1995 drama directed by, and starring, Clint Eastwood, co-starring Meryl Streep, based on the novel of the same name by Robert James Waller. Tearjerker. The Madison County in question is in Iowa.

"Here's a Hallmark card for all those who have loved and lost." – Kirkus Reviews.

A 1992 novel by Robert James Waller which was a phenomenal popular success, staying on The New York Times bestseller list for three years. Usually, a paperback edition is released relatively soon after the original hardcover release, but in this case it didn’t appear for years because people were still willing to snap up the hardcover. Despite the numbers, the book got a unanimous thumbs down from critics, because it was a steaming pile of crap, full of overwrought purple prose and wooden dialogue. Nevertheless, Waller churned out a number of similarly-themed novels which didn’t duplicate the success of TboMC, but they still sold by the truckload. Inevitably, there was a 1995 movie based on the novel, but the film, starring Clint Eastwood and Meryl Streep and directed by Eastwood, was quite good.

It’s August 1965, and Francesca Johnson is a woman from a small town in Italy who married an American GI. Now she’s a farmer’s wife in Madison County, Iowa and her husband and two children are away for a long weekend at a state fair showing a calf or something like that.
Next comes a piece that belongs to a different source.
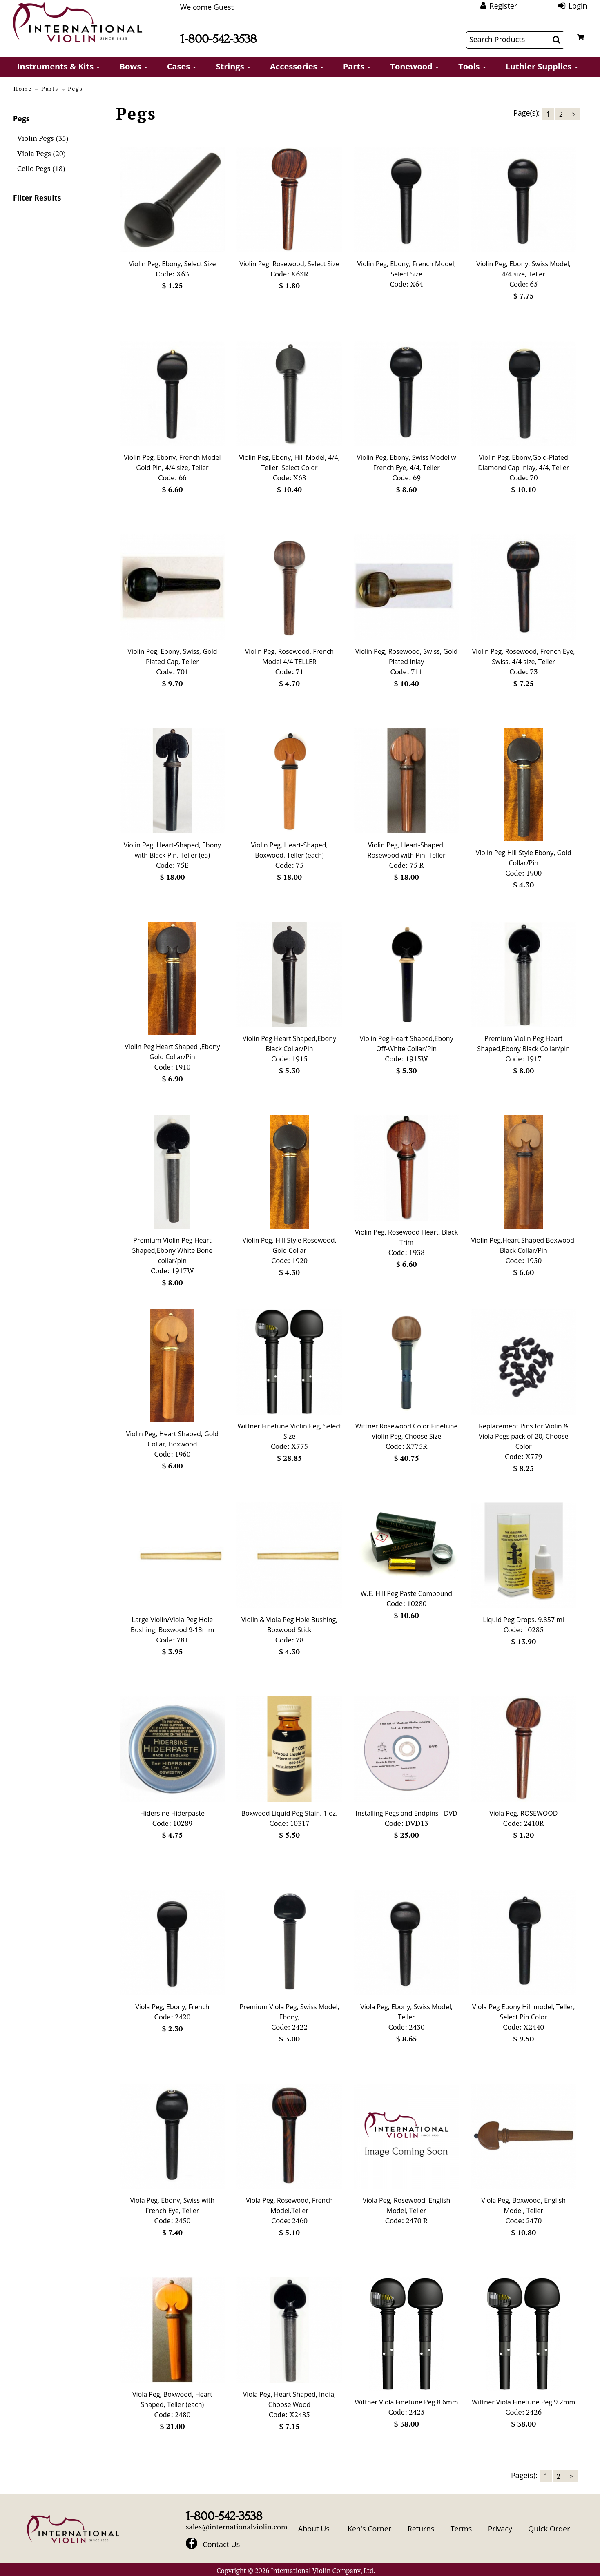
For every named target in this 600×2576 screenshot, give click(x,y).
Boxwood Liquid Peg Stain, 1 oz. (289, 1813)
Francesca is, naturally, a complex woman with a rich inner life who is neither challenged nor satisfied by her life as an Iowa housewife. Along comes Robert Kincaid, a National Geographic photographer in town to document the county’s historic covered bridges. Kincaid is, of course, a rugged, handsome guy who is a strong but sensitive rambling man, nothing like her boring, practical husband. Naturally, they hook up and spend four days making passionate "transcending" adulterous love. But like Ilsa and Rick, fate has decreed that the soulmates must be apart, alas. Francesca vows not to desert her family, and Robert rambles on, leaving as the only sign of his passing a lifetime subscription to National Geographic which mysteriously starts appearing in the Johnson mailbox. Most of the novel is told in flashback, as her grown children in 1989 try to come to grips with the death of their mother and the letter she left for them telling them about her affair.

Choose the conclusion of your choice:

• Every generation has its own crappy novel. TBoMC is simply the Jonathan Livingston Seagull of the early 1990s.

• TboMC is the best example of the oft quoted idea that a great novel will become a bad film, and a bad novel will become a great movie. That Eastwood and Streep make a great film out of this crap is a testament to their craft. Another is this: when the actors playing Francesca’s children appear on screen, you want to scream at them to get off because the movie starts to suddenly suck in a serious way.

• A great idea can transcend the worst writer. Many laymen think that coming up with ideas is all there is to writing. ("Where does he get all those ideas?") They are wrong, of course. Many poor writers stumble on the seed of a great novel but are unable to explore it to its full potential because of their inadequate skill. Nevertheless, readers are often inspired by those ideas despite the poor prose. The Tarzan novels are a good example.

In TboMC, there exists the seed of a great novel. Were it written by, say, Raymond Carver, it would be a great book that no one would read. Instead, it is a horrible book which will litter flea markets and garage sales for generations to come. But at its core is a romantic idea, exploring the tension in many women feel between spontaneous passion and the nesting instinct. Soap operas and crappy romance novels act as a catharsis, but here Waller tackles the idea head on, sparking its immense popularity among middle-aged women like your aunt.

• People have no taste. 90% of everything is crap.